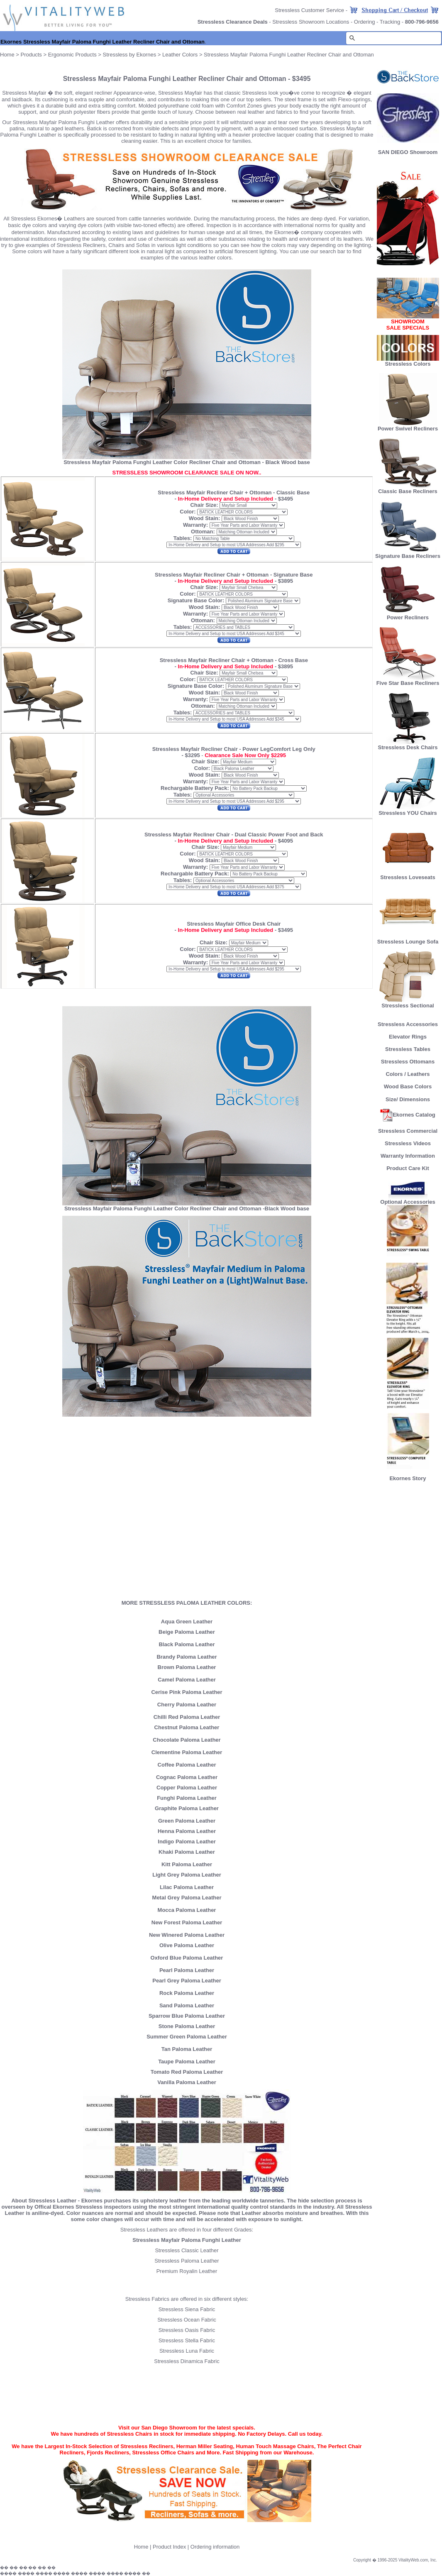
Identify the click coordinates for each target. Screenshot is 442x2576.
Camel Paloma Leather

==

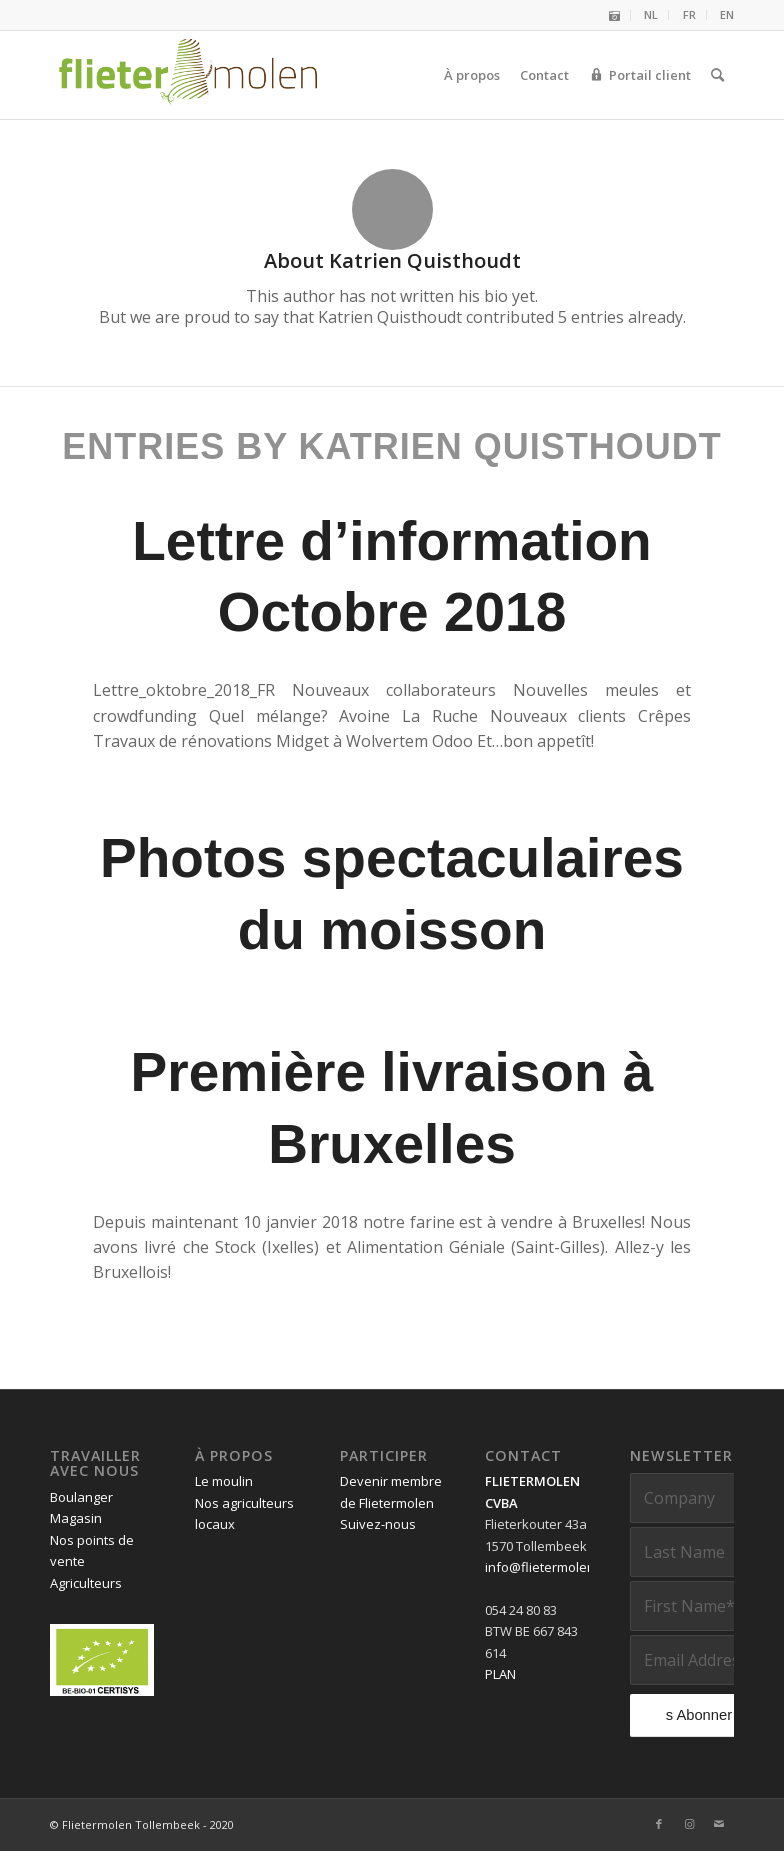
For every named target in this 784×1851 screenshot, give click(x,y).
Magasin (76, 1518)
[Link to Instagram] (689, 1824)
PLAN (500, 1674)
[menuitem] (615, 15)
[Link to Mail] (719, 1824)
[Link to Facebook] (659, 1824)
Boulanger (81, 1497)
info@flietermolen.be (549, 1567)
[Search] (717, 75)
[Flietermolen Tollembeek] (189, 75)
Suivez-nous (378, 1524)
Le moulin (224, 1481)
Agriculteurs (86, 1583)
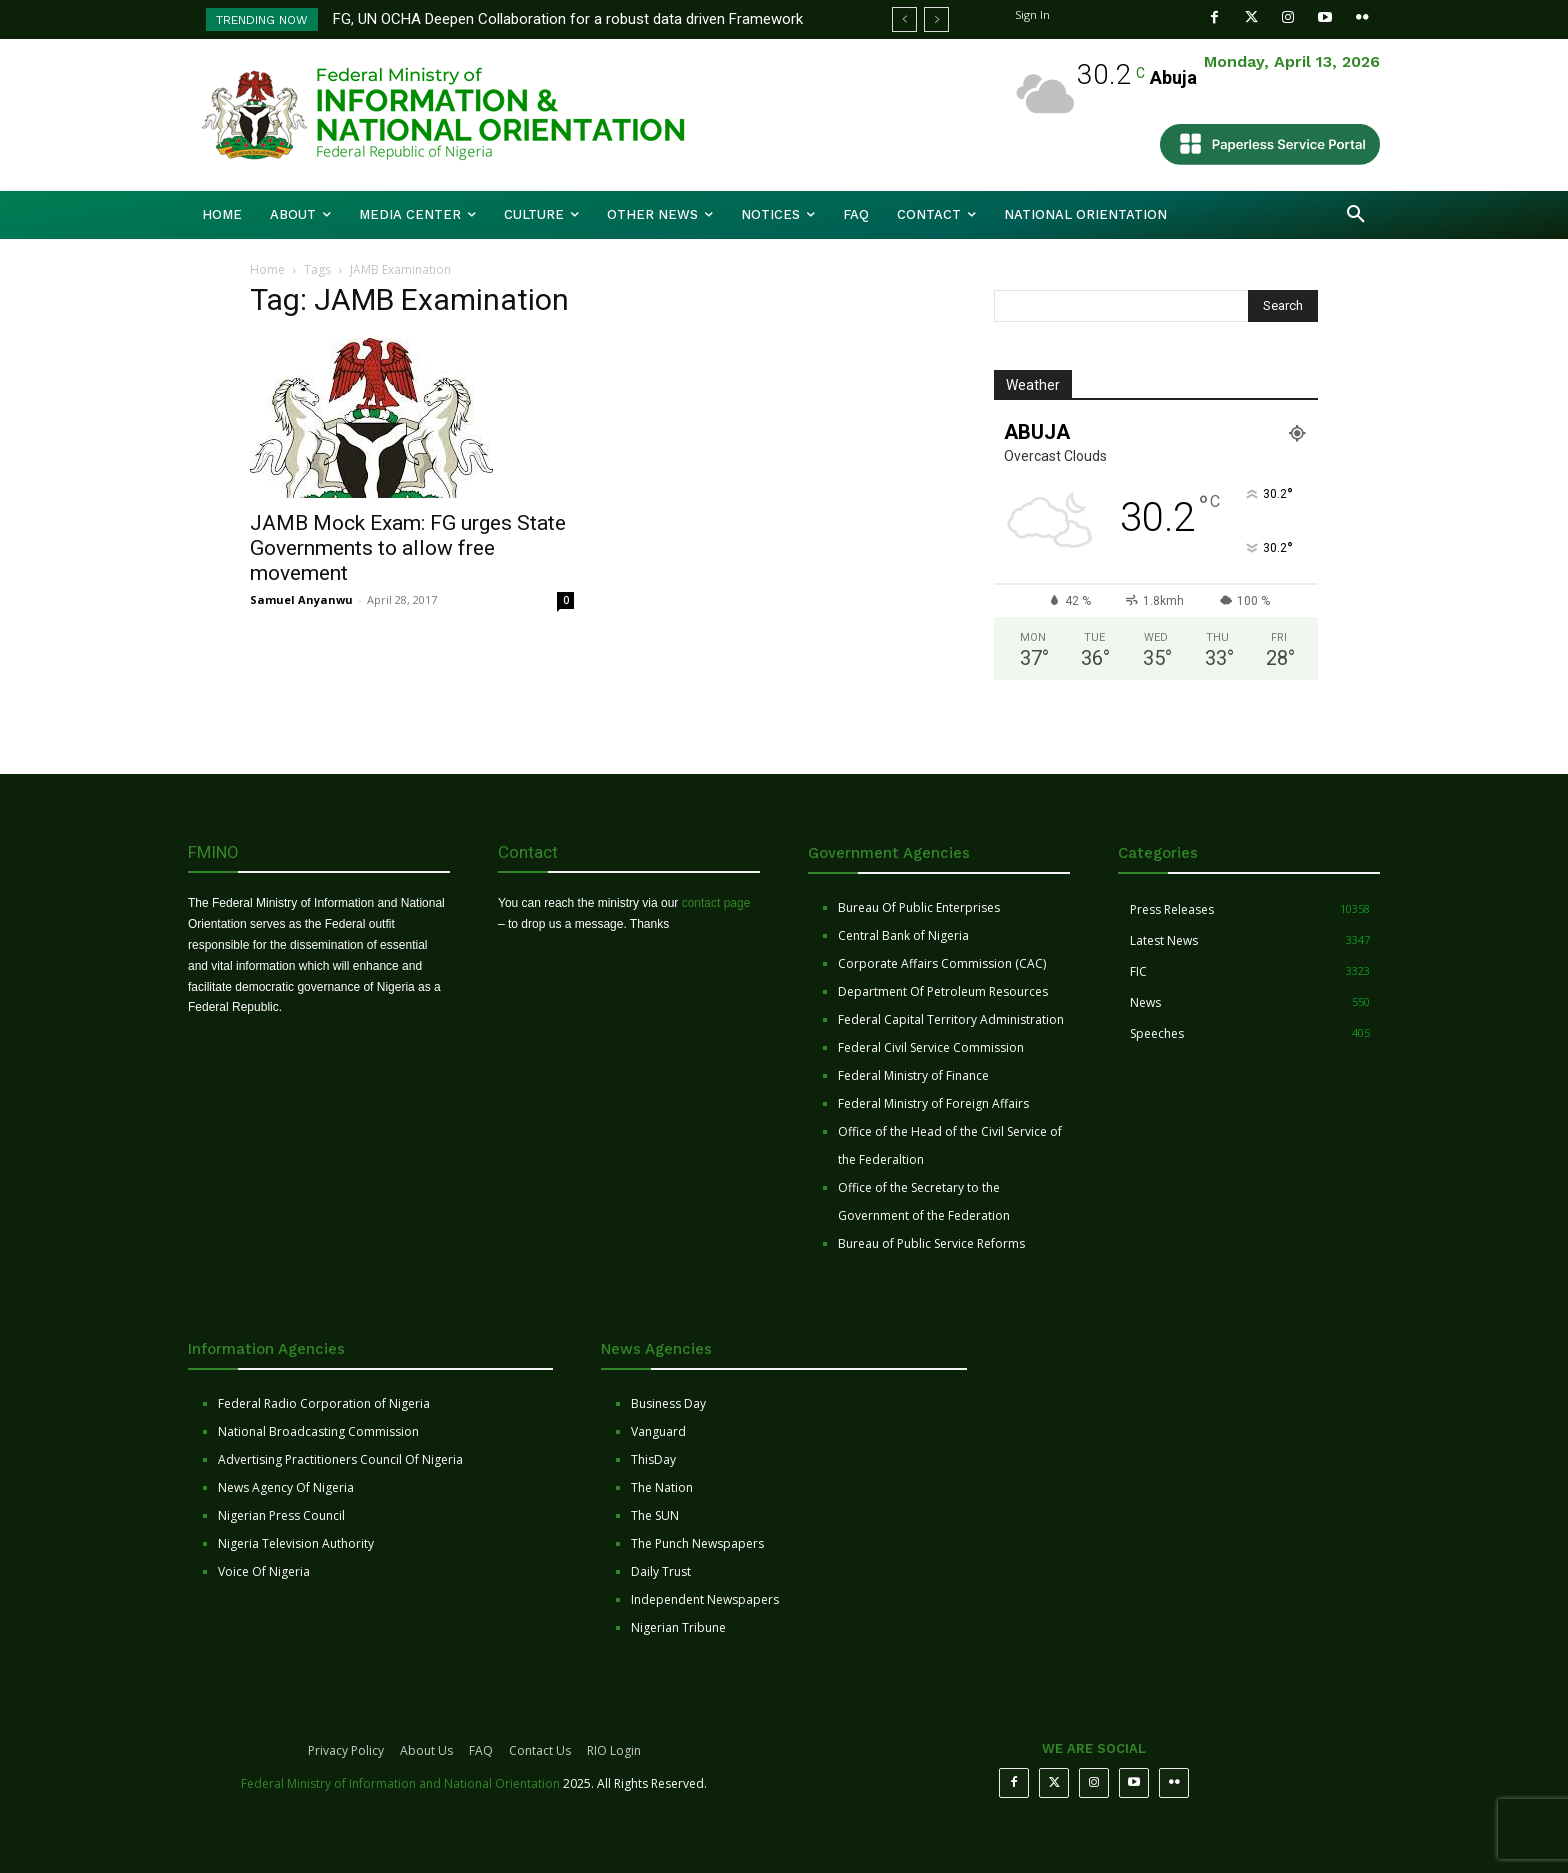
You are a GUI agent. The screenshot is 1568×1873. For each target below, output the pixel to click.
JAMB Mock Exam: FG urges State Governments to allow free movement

(What is being asked) Your reply should be the number of lines in the entries that contain "each", nothing more.

(Task solution) 2